OVERVIEW
The beauty of this roll of stuffing is that you can cut it into individual slices. It should slice cleanly, but don’t worry if it crumbles slightly. The alternative is to cook it in a baking tray, covered with foil. The recipe makes around 20 portions, so it’s great for when you’re feasting on leftovers in the days after Christmas. To make your Christmas Day as stress-free as possible, this can be prepared ahead of time and reheated on the EGG while your centrepiece is resting.
MAKE YOUR STUFFING
In a pan with a little oil, sweat down the onion and garlic for 15 minutes on a low heat. Add to the remaining ingredients in a large mixing bowl and mix thoroughly to combine.
In the onion pan, cook a small sample of your mix to check the seasoning.
Lay out a sheet of Big Green Egg Pink Butcher Paper.

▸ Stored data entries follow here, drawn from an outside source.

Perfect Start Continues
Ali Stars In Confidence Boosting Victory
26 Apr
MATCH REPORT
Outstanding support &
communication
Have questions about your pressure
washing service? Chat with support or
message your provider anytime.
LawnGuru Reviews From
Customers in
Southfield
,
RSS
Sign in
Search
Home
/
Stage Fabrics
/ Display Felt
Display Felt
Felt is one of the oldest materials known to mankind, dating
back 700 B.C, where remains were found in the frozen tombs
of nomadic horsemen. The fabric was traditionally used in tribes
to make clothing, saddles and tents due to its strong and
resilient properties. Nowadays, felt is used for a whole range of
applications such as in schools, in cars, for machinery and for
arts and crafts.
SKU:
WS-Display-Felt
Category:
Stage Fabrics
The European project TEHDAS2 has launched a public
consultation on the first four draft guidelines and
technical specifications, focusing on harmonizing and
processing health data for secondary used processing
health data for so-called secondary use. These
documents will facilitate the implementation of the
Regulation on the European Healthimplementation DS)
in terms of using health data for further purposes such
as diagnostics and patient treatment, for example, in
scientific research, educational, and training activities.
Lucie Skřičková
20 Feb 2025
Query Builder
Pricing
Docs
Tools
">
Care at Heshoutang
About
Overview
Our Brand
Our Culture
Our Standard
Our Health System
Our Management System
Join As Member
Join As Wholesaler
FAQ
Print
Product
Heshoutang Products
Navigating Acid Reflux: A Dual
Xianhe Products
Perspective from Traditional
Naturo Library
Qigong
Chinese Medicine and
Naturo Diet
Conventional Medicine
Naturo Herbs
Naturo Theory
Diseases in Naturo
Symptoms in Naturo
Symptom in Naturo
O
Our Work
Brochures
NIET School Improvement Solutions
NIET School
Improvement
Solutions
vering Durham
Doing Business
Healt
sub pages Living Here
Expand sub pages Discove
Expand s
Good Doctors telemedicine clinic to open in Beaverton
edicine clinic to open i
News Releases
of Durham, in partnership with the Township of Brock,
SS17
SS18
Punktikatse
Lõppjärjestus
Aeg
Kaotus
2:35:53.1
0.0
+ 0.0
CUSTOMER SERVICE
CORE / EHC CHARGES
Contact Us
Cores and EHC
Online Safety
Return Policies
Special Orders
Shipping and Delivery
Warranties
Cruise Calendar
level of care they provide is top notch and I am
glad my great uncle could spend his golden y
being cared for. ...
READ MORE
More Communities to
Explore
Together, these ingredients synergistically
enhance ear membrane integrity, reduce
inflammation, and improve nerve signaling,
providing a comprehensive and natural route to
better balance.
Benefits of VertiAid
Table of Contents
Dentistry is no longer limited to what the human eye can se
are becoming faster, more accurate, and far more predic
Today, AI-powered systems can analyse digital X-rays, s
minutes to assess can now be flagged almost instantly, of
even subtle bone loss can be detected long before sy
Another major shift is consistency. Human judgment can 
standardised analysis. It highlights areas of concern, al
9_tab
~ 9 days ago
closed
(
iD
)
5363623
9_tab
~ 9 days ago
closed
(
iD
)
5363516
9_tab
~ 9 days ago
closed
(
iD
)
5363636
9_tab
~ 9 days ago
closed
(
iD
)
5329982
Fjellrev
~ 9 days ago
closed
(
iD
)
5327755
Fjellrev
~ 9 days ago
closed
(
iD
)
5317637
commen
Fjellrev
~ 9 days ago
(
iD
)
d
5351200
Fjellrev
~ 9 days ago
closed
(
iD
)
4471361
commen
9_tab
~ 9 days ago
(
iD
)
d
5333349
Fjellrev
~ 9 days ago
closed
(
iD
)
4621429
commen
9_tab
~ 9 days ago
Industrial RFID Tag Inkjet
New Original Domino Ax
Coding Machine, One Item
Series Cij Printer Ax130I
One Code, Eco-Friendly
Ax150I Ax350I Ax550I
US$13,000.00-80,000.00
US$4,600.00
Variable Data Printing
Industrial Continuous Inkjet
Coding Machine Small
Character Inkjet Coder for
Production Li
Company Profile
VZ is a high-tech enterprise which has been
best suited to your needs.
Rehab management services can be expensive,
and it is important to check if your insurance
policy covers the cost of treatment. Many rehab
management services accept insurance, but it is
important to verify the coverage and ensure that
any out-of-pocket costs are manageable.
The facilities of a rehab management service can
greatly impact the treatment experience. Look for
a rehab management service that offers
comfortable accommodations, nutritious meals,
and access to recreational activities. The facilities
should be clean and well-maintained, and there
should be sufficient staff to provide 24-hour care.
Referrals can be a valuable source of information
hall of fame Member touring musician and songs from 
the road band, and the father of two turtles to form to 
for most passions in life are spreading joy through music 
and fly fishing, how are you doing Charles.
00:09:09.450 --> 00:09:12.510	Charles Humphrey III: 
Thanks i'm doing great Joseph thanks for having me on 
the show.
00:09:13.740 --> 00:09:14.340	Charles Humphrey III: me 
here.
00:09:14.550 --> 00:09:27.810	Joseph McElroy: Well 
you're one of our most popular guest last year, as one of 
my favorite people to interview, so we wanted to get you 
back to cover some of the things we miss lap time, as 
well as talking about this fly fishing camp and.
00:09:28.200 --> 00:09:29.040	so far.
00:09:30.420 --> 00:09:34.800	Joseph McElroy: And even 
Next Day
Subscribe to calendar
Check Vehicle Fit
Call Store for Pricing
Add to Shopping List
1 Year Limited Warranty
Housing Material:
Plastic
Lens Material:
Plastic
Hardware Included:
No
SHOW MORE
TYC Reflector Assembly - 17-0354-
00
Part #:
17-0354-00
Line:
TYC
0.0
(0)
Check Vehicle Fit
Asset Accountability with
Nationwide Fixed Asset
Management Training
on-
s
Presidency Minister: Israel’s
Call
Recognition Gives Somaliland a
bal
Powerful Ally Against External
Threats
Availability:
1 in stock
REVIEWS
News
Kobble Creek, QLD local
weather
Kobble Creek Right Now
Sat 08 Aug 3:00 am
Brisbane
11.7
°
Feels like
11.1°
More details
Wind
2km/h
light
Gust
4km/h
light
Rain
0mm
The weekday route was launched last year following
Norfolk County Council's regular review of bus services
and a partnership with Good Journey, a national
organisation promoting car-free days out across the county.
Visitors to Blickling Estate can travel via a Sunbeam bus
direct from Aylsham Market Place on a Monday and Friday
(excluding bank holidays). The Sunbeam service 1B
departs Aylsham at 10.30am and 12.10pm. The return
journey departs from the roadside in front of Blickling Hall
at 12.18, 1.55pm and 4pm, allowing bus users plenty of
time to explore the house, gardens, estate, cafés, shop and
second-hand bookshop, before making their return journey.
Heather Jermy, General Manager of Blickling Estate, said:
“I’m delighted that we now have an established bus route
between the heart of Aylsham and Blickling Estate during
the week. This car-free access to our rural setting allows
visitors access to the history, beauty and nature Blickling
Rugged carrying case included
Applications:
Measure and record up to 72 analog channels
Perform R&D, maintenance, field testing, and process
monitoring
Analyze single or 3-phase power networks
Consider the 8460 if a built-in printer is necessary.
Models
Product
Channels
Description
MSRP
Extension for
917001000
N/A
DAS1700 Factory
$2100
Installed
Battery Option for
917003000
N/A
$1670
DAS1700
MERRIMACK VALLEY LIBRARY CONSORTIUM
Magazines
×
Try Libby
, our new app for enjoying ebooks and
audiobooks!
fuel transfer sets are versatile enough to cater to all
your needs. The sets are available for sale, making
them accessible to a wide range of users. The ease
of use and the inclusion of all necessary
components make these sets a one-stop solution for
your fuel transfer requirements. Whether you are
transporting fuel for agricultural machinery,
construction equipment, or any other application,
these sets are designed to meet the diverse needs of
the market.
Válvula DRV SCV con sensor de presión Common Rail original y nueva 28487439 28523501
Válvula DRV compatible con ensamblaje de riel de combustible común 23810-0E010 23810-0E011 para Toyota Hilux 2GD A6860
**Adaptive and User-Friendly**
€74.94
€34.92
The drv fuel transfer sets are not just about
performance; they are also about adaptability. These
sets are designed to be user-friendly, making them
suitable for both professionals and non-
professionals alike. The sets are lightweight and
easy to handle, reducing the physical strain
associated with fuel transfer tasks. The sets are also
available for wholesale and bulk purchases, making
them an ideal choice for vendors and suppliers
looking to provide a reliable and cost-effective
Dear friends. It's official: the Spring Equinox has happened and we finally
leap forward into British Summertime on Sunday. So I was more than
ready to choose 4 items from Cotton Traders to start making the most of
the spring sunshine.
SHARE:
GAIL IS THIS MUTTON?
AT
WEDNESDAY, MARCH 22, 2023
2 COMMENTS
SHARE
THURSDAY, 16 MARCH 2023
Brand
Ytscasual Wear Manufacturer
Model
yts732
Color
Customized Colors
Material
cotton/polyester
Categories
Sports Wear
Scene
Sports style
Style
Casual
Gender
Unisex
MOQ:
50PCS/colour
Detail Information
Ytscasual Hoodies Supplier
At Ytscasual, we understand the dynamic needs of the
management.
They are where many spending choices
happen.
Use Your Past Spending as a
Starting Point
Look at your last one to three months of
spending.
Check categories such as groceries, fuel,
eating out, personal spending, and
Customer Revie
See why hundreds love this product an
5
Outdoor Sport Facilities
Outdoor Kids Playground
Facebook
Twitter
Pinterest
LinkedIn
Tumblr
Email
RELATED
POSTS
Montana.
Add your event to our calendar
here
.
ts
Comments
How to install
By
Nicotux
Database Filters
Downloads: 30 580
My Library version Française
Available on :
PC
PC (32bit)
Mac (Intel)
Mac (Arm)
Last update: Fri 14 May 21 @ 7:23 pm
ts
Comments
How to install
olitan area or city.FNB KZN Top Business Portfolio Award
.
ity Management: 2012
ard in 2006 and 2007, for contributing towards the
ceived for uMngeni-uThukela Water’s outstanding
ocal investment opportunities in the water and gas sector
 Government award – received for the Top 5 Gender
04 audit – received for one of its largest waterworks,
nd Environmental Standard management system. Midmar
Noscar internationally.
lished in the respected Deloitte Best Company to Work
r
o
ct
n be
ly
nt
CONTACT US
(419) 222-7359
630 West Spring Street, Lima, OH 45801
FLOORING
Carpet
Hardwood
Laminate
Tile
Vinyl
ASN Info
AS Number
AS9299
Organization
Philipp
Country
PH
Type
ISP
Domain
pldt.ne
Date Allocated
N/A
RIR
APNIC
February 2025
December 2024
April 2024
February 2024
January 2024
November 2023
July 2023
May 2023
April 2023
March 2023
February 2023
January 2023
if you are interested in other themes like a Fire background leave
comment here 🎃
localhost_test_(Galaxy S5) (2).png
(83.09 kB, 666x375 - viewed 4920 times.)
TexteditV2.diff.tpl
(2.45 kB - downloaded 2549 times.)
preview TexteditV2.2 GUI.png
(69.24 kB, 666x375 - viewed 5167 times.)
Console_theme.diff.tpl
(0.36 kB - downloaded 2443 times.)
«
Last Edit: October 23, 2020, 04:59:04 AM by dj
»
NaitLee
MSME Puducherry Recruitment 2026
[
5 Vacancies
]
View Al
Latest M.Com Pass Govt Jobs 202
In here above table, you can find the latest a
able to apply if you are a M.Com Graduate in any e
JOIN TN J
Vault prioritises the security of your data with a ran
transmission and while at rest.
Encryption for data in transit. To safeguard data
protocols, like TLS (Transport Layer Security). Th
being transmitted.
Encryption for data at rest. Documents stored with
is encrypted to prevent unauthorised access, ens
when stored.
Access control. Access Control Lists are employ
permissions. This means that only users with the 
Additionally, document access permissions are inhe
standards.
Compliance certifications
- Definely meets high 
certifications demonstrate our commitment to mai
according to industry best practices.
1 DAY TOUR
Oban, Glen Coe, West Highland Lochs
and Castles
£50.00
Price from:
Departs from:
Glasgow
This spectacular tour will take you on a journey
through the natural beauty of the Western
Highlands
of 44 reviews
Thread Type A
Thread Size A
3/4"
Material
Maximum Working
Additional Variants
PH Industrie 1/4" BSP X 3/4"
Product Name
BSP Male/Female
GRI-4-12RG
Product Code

Spoon the stuffing mix along one edge, leaving a bit of space at both ends, then roll it up into a sausage. Twist the ends of the paper to provide a nice tight seal. You might want to wrap an additional layer of baking foil around it just to be sure.
SET UP YOUR EGG
Set up your EGG for indirect cooking with the ConvEGGtor in place, topped with a Stainless Steel Grid. Your target temperature is 200°C.
Depending on the thickness of the roll, cook for around 30-40 minutes until the stuffing reaches an internal temperature of 72°C. It’s worth taking a reading after about 20 minutes to ensure you don’t overcook it.
Rest the roll for a few minutes, then unwrap. Carve the slices of stuffing from one of the ends.